Posted by ak at December 14, 2004 08:37 AMperhaps it is a smaller nimbler boutique using design techniques
such as user research, iteration, collaborative creativity to displace
larger management consultancies. We shall see. In general, design is
being seen as more and more critical to business success.
It's certainly a pattern we're seeing emerge in the UK, albeit
slowly. Strangely, it seems to be being lead by the public sector over
here, with a vastly increased interest in understanding what clients /
customers / users want to achieve before undertaking design and
technical specifications.
We're also seeing an increased interest in early research efforts to try and ensure that services aren't duplicated across different governmental bodies. This seems to be recognised as being as design task to some degree.
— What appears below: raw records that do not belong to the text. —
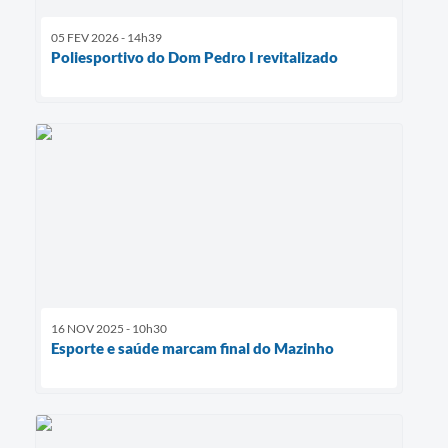
05 FEV 2026 - 14h39
Poliesportivo do Dom Pedro I revitalizado
16 NOV 2025 - 10h30
Esporte e saúde marcam final do Mazinho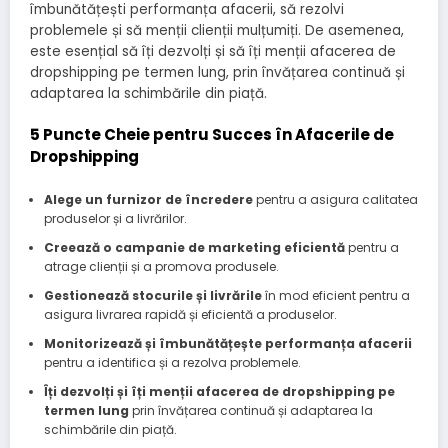
îmbunătățești performanța afacerii, să rezolvi
problemele și să menții clienții mulțumiți. De asemenea,
este esențial să îți dezvolți și să îți menții afacerea de
dropshipping pe termen lung, prin învățarea continuă și
adaptarea la schimbările din piață.
5 Puncte Cheie pentru Succes în Afacerile de
Dropshipping
Alege un furnizor de încredere
pentru a asigura calitatea
produselor și a livrărilor.
Creează o campanie de marketing eficientă
pentru a
atrage clienții și a promova produsele.
Gestionează stocurile și livrările
în mod eficient pentru a
asigura livrarea rapidă și eficientă a produselor.
Monitorizează și îmbunătățește performanța afacerii
pentru a identifica și a rezolva problemele.
Îți dezvolți și îți menții afacerea de dropshipping pe
termen lung
prin învățarea continuă și adaptarea la
schimbările din piață.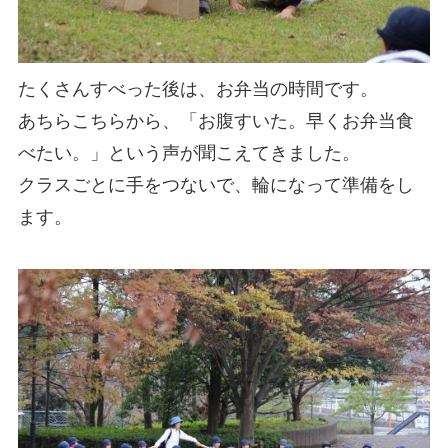
たくさんすべった後は、お弁当の時間です。
あちらこちらから、「お腹すいた。早くお弁当食
べたい。」という声が聞こえてきました。
クラスごとに手をつないで、輪になって準備をし
ます。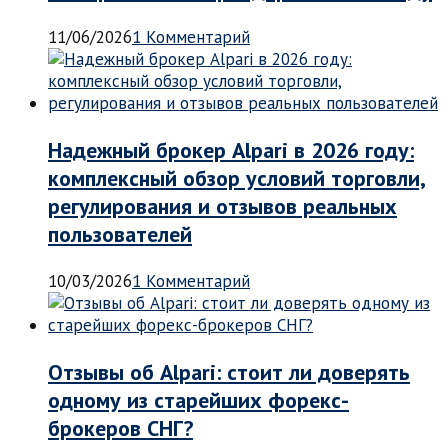
11/06/2026
1 Комментарий
Надежный брокер Alpari в 2026 году:
комплексный обзор условий торговли,
регулирования и отзывов реальных
пользователей
10/03/2026
1 Комментарий
Отзывы об Alpari: стоит ли доверять
одному из старейших форекс-
брокеров СНГ?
I wonder whether our ability as an industry to respond to this increasing awareness of the importance of design in the wider business process will depend on our ability to emphasise the potential of the tools we use (the "user research, iteration, collaborative creativity" Christina mentions) to support and influence business and brand strategy.
As a partnership, we try to promote our ability to work alongside other business strands as much as we do our ability to deliver the final product.
Posted by Chris Ford at December 17, 2004 03:49 AMThe Management Innovation Group sounds like a great idea to me.
Consulting firms don't have any secret sauce. If you've seen them in action, you know their highly hyped and very expensive practices are about 92.3% b.s.
No reason why an information-interaction-experience design approach can't supply the essentials that comprise the other 7.7%!!
Posted by Adele Framer at December 23, 2004 01:07 PMno argument from me!